The first part is the improvement of real-time guarantee system:
- On the one hand, do some large-scale activities, including Spring Festival Gala activities and subsequent normalized activities. In view of how to guarantee these activities, we have a set of norms to build a platform;
- The second is the formulation of hierarchical support standards. There will be a standardized description of which operations are what kind of support levels / standards;
- The third is the ability of the engine platform to promote solutions, including some engines of Flink tasks. On this platform, we will have a platform to promote standardization and standardization based on this platform.
The second part is the construction of real-time data warehouse content:
- On the one hand, it is the output of scenario based solutions. For example, there will be some general solutions for activities, rather than developing a new set of solutions for each activity;
- On the other hand, there is the precipitation of content data hierarchy. For example, in the current data content construction, there are some missing scenes in terms of thickness, including how the content can better serve the upstream scenes.
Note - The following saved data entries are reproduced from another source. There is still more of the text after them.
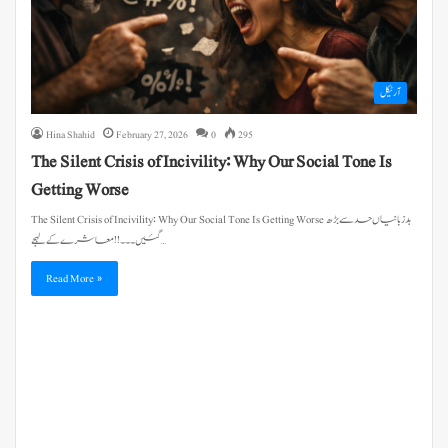
آرٹیکل
Hina Shahid
February 27, 2026
0
295
The Silent Crisis of Incivility: Why Our Social Tone Is
Getting Worse
The Silent Crisis of Incivility: Why Our Social Tone Is Getting Worse بدزبانیاں حد سے بڑھ
گئیں۔۔۔!! معاشرے کے لہجے…
Read More »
- The third part is the scenario construction of Flink SQL, including SQL continuous promotion, SQL task stability and SQL task resource utilization. In the process of estimating resources, we will consider, for example, what kind of QPS scenario, what kind of solution SQL uses, and what situation it can support. Flink SQL can significantly reduce human efficiency, but in this process, we want to make business operations easier.
- The fourth part is the exploration of batch flow integration. The scene of real-time data warehouse is actually to accelerate offline ETL calculation. We will have many hour level tasks. For these tasks, some logic can be put into stream processing each time of batch processing, which greatly improves the SLA system of offline data warehouse.